Subject shippers' approval. Like the previous restriction, this is also a "condition precedent" which can cause the fixture to fail to be binding if the shippers do not accept the ship to load the cargo. Again, also like the previous restriction, this can require a third party's approval before a charter between the owner and the charterer becomes binding.

 

Straight bill of lading.  This is defined in the United States Pomerene Bills of Lading Act 1916, section 2 of which states that such a bill of lading is “A bill in which it is stated that the goods are consigned to a specified person . . .“.

Subject to . . . Many other examples can be cited of the use of "subjects" and both owners and charterers and their middlemen, the shipbrokers, do have considerable imagination to invent and introduce new situations which are meant to influence the enforceability of a time charter or a voyage charter.

SSW. This is an abbreviation for "Summer Salt Water" and refers to the draught of the ship when it is loaded to its summer load line in salt water, that is, in the open sea. The summer draught is the maximum draught to which the ship can be loaded depending on the "freeboards" and "loadlines" assigned to it by the assigning authorities.

 

Subject to strike and lockout clause. In a similar manner to "subject to dry-docking clause", this qualification indicates that the parties are in agreement to all the terms provided one party accepts the wording of a clause setting out the rights and responsibilities of the parties should the event mentioned take place.

Spot market. When a shipowner or vessel operator wishes to use the vessel for tramping services, on voyage charters only, he is said to offer his ship on the spot market.

Stability. The stability of a ship is the tendency she possesses to return to her original position after she has heeled because of external forces. The stability of a ship mainly depends upon the metacentric height.

 

Salvage costs. This expression includes all expenses properly incurred by the salvor in the performance of the salvage services.

 

Shippers’ associations.  This is a group of shippers that consolidates or distributes freight on a non-profit basis for the members of the group in order to secure volume rates or service contracts (U.S. Shipping Act 1984).

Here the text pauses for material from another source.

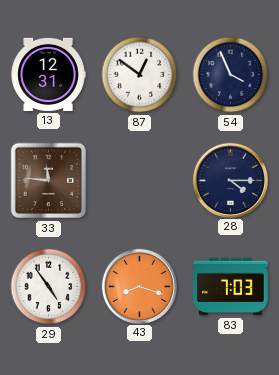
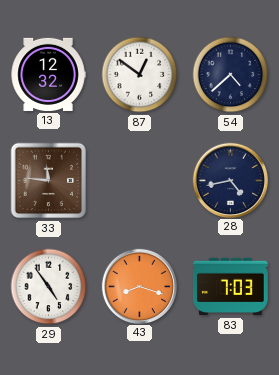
13: 12:31 -> 12:32
54: 3:56 -> 4:38
28: 4:15 -> 4:43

Sheer. The sheer of a vessel is the longitudinal curvature of the deck from the lowest point on deck amidships. The average sheer of a general cargo vessel is about 1 per cent of the ship’s length. The sheer may increase the vessel’s reserve buoyancy. Sheer features in the assignment of load lines.

 

Switched bills of lading. A country may not have diplomatic relations with another country but traders in one or the other may wish to have goods transported between these countries.

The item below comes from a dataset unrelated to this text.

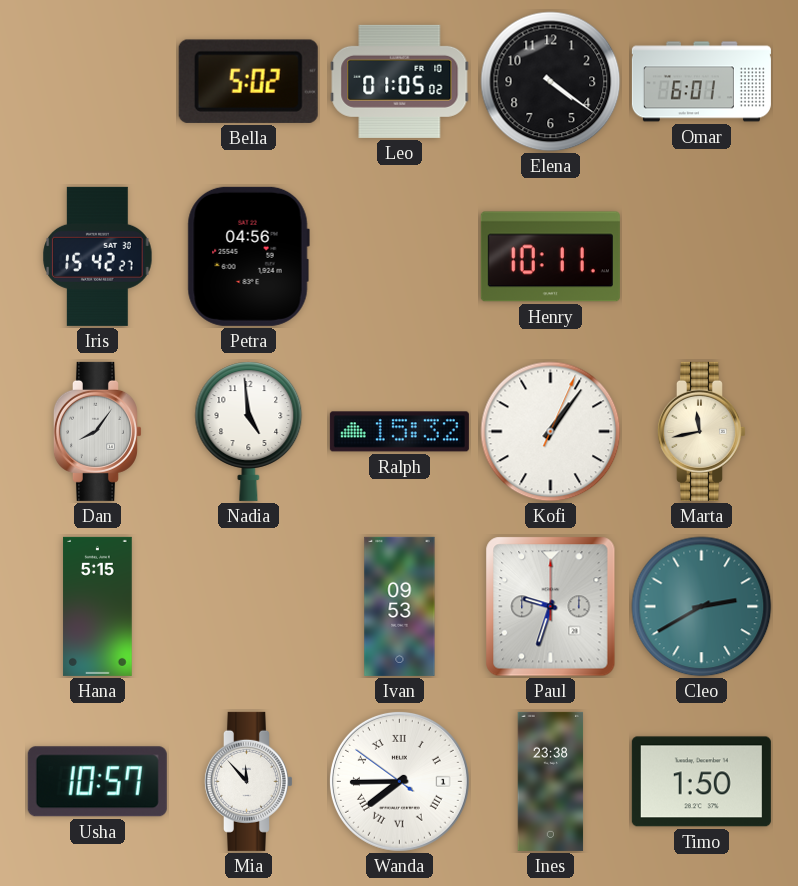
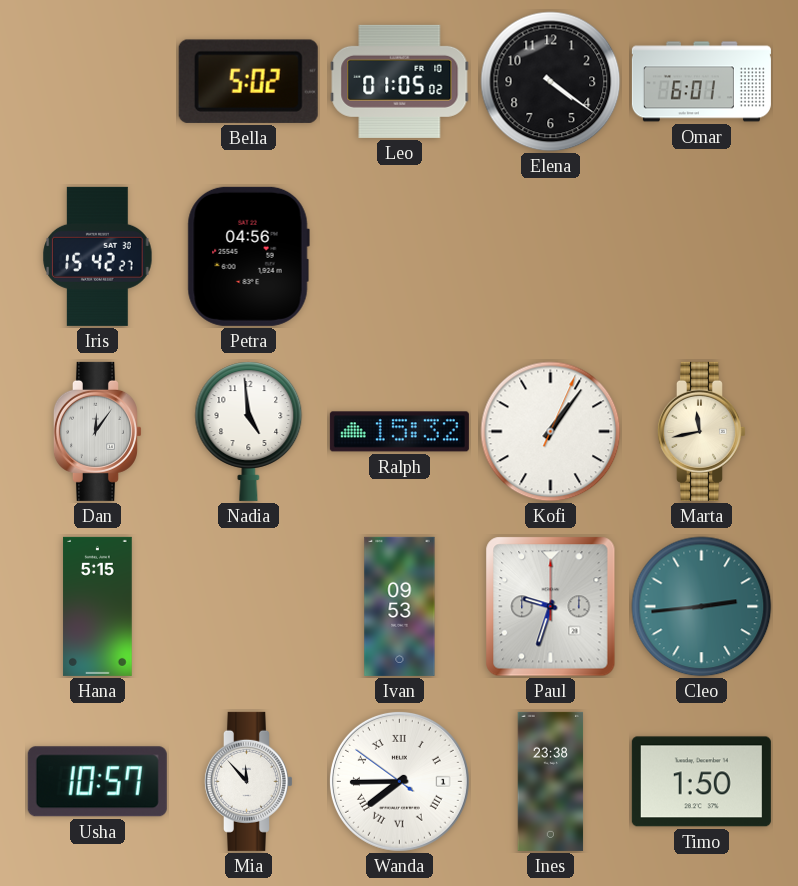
Henry: 10:11 -> none
Dan: 8:06 -> 12:06
Cleo: 2:40 -> 2:44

Seasonal ports. Ports which are only accessible to ocean shipping during part of the year, such as ports in the St. Lawrence and in the White Sea, are called seasonal ports. Because of ice, these ports and their approaches are closed for navigation between December and spring.

 

Shipper. In the U.S. Shipping Act 1984 the “shipper” was defined as: “an owner or person for whose account the ocean transportation is provided or the person to whom delivery is to be made.”